Within the material below, how many lines include "Demand"? Answer with the count only.

▼

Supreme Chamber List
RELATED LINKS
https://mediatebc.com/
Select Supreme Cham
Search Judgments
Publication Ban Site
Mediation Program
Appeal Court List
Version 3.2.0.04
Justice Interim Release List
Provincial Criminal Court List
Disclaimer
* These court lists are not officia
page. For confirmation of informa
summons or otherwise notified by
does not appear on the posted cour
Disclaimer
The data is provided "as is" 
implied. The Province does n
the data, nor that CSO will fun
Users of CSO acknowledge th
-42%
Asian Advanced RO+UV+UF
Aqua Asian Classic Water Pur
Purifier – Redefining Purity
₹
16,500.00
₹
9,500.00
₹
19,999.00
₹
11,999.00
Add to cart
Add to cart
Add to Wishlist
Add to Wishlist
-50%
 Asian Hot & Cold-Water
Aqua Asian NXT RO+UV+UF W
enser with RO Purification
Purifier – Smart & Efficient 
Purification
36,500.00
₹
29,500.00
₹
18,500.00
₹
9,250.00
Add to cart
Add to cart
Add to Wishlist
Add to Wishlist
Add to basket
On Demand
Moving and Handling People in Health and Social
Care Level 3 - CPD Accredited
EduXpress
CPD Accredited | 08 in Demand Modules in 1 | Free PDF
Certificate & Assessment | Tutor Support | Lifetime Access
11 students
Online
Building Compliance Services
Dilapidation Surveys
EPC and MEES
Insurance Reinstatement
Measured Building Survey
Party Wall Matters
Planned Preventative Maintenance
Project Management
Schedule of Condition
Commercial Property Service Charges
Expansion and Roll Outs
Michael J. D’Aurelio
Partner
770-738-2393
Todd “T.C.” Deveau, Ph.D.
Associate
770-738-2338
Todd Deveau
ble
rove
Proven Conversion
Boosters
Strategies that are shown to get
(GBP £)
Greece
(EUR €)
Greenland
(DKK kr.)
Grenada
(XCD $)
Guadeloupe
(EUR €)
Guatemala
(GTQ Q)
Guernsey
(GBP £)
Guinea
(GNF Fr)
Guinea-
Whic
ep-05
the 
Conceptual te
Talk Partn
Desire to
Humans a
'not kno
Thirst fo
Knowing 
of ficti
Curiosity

▲
▼

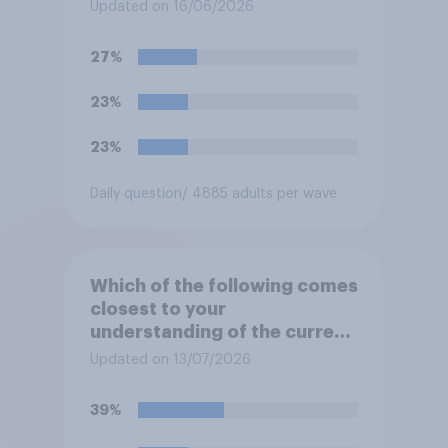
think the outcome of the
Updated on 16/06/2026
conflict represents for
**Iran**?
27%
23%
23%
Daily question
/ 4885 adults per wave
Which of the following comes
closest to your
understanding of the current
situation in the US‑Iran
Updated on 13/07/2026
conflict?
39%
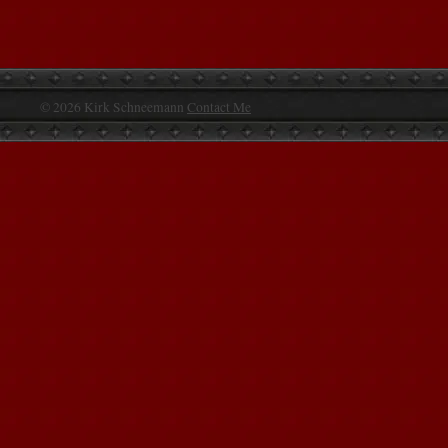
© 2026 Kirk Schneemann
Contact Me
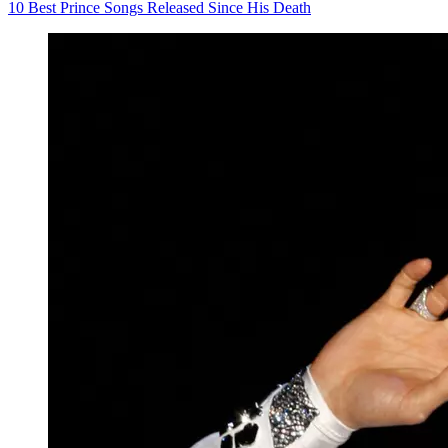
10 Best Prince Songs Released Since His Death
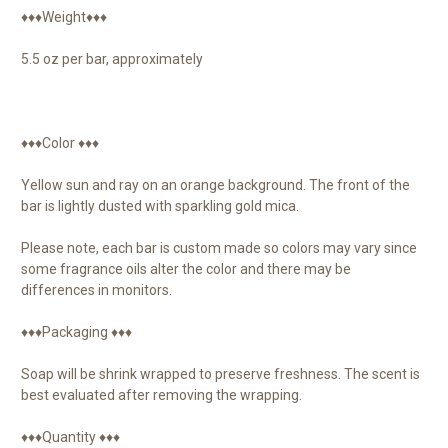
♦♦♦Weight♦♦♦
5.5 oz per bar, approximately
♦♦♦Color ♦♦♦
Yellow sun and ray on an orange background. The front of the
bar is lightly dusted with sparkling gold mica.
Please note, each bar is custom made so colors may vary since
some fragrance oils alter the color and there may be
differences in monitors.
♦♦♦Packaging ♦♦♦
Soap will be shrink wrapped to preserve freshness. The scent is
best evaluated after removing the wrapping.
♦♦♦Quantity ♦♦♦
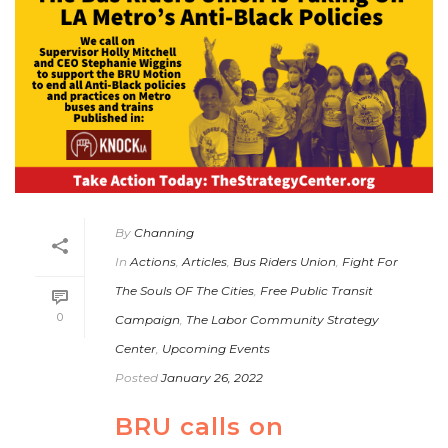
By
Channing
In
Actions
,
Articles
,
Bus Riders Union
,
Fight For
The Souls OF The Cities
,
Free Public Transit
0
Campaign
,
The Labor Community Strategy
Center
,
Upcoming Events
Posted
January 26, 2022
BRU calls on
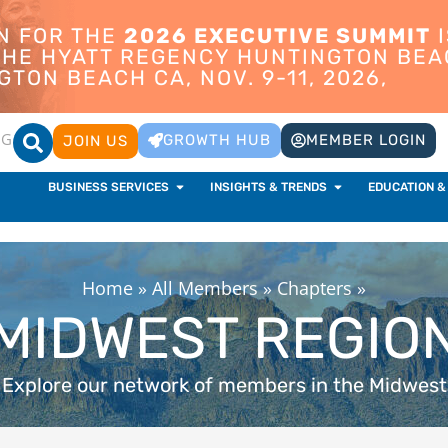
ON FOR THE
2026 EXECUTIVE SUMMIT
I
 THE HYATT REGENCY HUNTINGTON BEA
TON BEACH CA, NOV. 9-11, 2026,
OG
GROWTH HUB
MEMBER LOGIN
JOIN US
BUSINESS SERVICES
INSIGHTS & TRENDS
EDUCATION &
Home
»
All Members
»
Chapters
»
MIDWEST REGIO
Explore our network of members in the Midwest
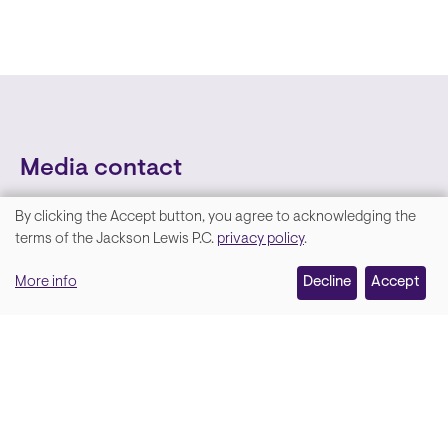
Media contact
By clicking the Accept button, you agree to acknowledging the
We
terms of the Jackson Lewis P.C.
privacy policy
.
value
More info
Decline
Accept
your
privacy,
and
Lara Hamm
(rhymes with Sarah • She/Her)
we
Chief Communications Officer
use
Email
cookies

▲

=== Response to the exercise ===
2